The Texas railway line is a disused branch railway of the South Western railway line in the south of the Darling Downs region of Queensland, Australia, and was the last traditional branch line railway constructed in Queensland.

The McDougall brothers settled land in the Texas region in about 1840. They later had to prove their claim to the property after another settler moved in during their absence. At the time, the Republic of Texas in North America was in the midst of a land war with neighbouring Mexico and thus they called their property Texas station. Deposits of silver, lead and copper were mined at Silver Spur about 12 km east of Texas. Tobacco was grown in the Texas region along with a busy trade in rabbit meat and skins.

Between October 1910 and March 1912, a road train serviced the area between Inglewood (a railhead on the South Western line), Texas and Silver Spur. In 1914, following an inefficient and unreliable service, a branch line was approved linking the three centres.

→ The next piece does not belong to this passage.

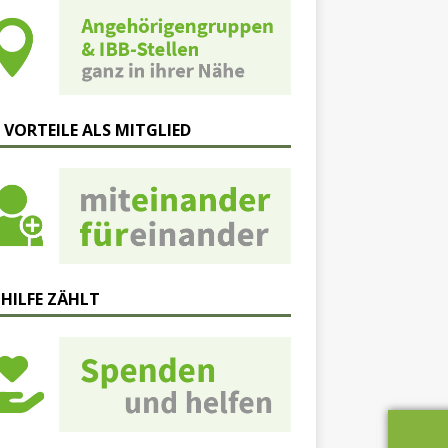
 VORTEILE ALS MITGLIED
 HILFE ZÄHLT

Construction did not begin until February 1929 with the jobs created being sought by many hundreds of men out of work due to the Great Depression. The 55 km section between Inglewood and Texas was officially opened on Monday 10 November 1930 by Godfrey Morgan, the Queensland Minister for Railways. Two small sidings appeared en route at Magee and Mundoey.

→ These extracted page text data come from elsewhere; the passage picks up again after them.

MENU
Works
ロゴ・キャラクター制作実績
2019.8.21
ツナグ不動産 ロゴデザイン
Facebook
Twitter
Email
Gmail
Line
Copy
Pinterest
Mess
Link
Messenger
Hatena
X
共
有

Grain, tobacco, dairy products and livestock were its main cargo but the line faced stiff competition with motor transport in the ascendancy. Closure of the Silver Spur mine sounded the death knell of an extension beyond Texas. Two trains a week connected with services at Inglewood. Although special trains ran during busy times, branch traffic was always sparse. Short branch lines ran from Texas station to livestock pens and past the Texas Freezing Works where rabbits were processed.

By 1963, passenger services had disappeared from the timetable. Regular services were withdrawn in 1985 and services were replaced by motor truck. The line closed on 1 January 1994 and is retained by Queensland Rail as a non-operational corridor. The track was left in place but other facilities were removed.

As at 2025, there is a proposal to reopen the line as a heritage tourist experience.